If we were to compare the Jewish communities in Europe to the ones in the Arab world, we'd find a vast difference. In Arab countries by the end of the 19th century, there were 150,000 Jews in Morocco, 80,000 in Egypt, and 50,000 thousand in Iraq which roughly makes up 25% of Baghdad's population. Those Jewish communities were an integral part of the Arab countries where they lived. Jewish Arabs whose lives and properties were safe with their own schools and places of worship.

There's no doubt they faced issues faced by many minorities but Jewish communities were a part of the fabric which made Arab regions. Those regions were ruled by the Ottoman Empire, an empire that was very tolerant of Jews at the time.

In Europe

On the other side of the globe, Jewish communities had a different reality, a reality that was created by the changes that Europe was going through at the time. You see, since the late 1700s, Europe was moving from giant empires into nation-states. Those empires contained vast lands which had people of different races and religions. Kings descended from the same families and minorities were treated as second-class citizens. Sometimes those minorities were doing well, sometimes not.

Jewish communities in the European empires were just another minority like many others in Europe. But, they were also a self-enclosed minority. Jewish people lived in what is called "Ghettos". Sometimes, they were forced into living like that by physical or societal pressure, and other times, they simply chose to. They had little communication with the outside world and saw themselves as different.

However, the new nation-state idea that came to replace the old empires changed this situation. Germany turned from a few scattered small kingdoms into a unified German state, the same goes for Italy and Poland. What's the difference between this and that? Well, very few things changed, however, nation-statehood came with a promise, a new reality. That reality simply stated that there's no such thing as majorities and minorities, we're German, Italian, French, or Polish.

It stated that if we have different religions or races, we all remain citizens of the country, citizens who are integrated into one state. The Jewish communities' reactions differed from one another to this ideology, some refused the idea and that in order for them to remain Jewish, they needed to isolate and reject the idea to differentiate themselves from this new identification system.

Their point of view was reinforced by the violence that Jewish communities living under threat of getting attacked, especially in Poland and Russia. So much so that the term "Pogrom" appeared which meant killing Jews, destroying their properties, and burning their homes.

On the other hand, some Jewish communities saw that this violence was temporary and would disappear over time, and that integration was the solution. They saw a chance to learn and benefit from the modern and fast-changing European knowledge, and that they would melt into society by becoming doctors, poets, and bank clerks. They saw that they wouldn't be losing their identities or anything as religion and language would preserve their culture.

Either way, those who accepted the idea and those who rejected it saw themselves as European citizens in European countries.
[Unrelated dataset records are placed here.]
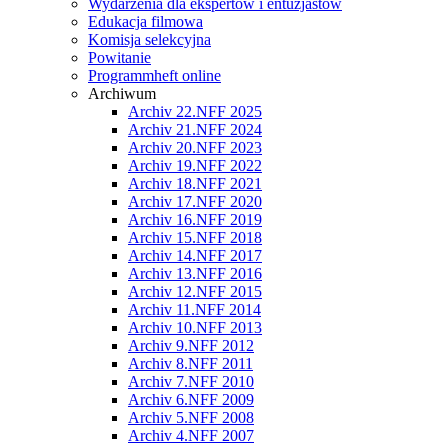
Wydarzenia dla ekspertów i entuzjastów
Edukacja filmowa
Komisja selekcyjna
Powitanie
Programmheft online
Archiwum
Archiv 22.NFF 2025
Archiv 21.NFF 2024
Archiv 20.NFF 2023
Archiv 19.NFF 2022
Archiv 18.NFF 2021
Archiv 17.NFF 2020
Archiv 16.NFF 2019
Archiv 15.NFF 2018
Archiv 14.NFF 2017
Archiv 13.NFF 2016
Archiv 12.NFF 2015
Archiv 11.NFF 2014
Archiv 10.NFF 2013
Archiv 9.NFF 2012
Archiv 8.NFF 2011
Archiv 7.NFF 2010
Archiv 6.NFF 2009
Archiv 5.NFF 2008
Archiv 4.NFF 2007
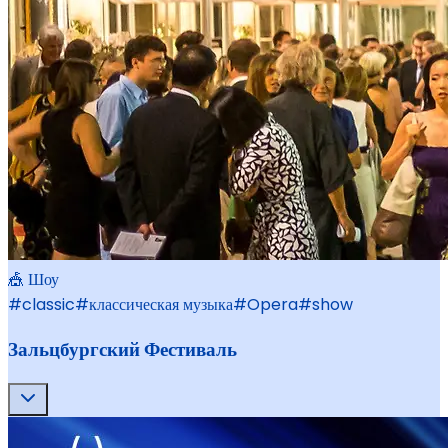
🎪 Шоу
#
classic
#
классическая музыка
#
Opera
#
show
Зальцбургский Фестиваль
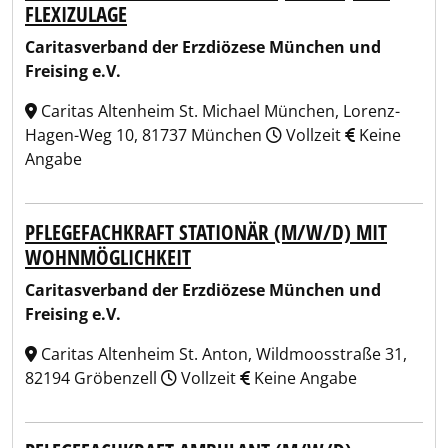
FLEXIZULAGE
Caritasverband der Erzdiözese München und
Freising e.V.
Caritas Altenheim St. Michael München, Lorenz-
Hagen-Weg 10, 81737 München
Vollzeit
Keine
Angabe
PFLEGEFACHKRAFT STATIONÄR (M/W/D) MIT
WOHNMÖGLICHKEIT
Caritasverband der Erzdiözese München und
Freising e.V.
Caritas Altenheim St. Anton, Wildmoosstraße 31,
82194 Gröbenzell
Vollzeit
Keine Angabe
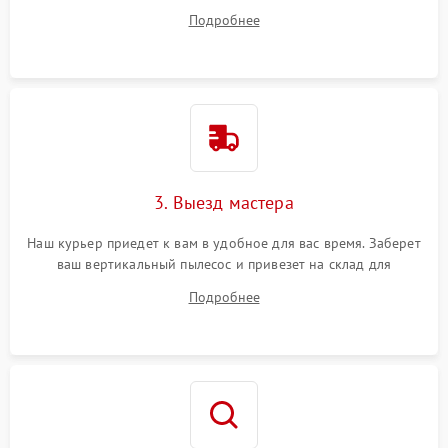
все ваши вопросы.
Подробнее
3. Выезд мастера
Наш курьер приедет к вам в удобное для вас время. Заберет
ваш вертикальный пылесос и привезет на склад для
диагностики.
Подробнее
The point of everything I said is to reject the idea that there was ever an idea called Jews as "One people". Jewish people were individuals whose lives were changing from better to worse, or worse to better depending on when they were in time, and where they were in geography.

The Zionist ideology is/was trying to do the opposite and paint a picture of hostility toward Jews being an unchanged, fateful constant to the extent that a Zionist thinker called Leon Pinsker said anti-Semitism is a 2000-year-old incurable genetic disease and infection.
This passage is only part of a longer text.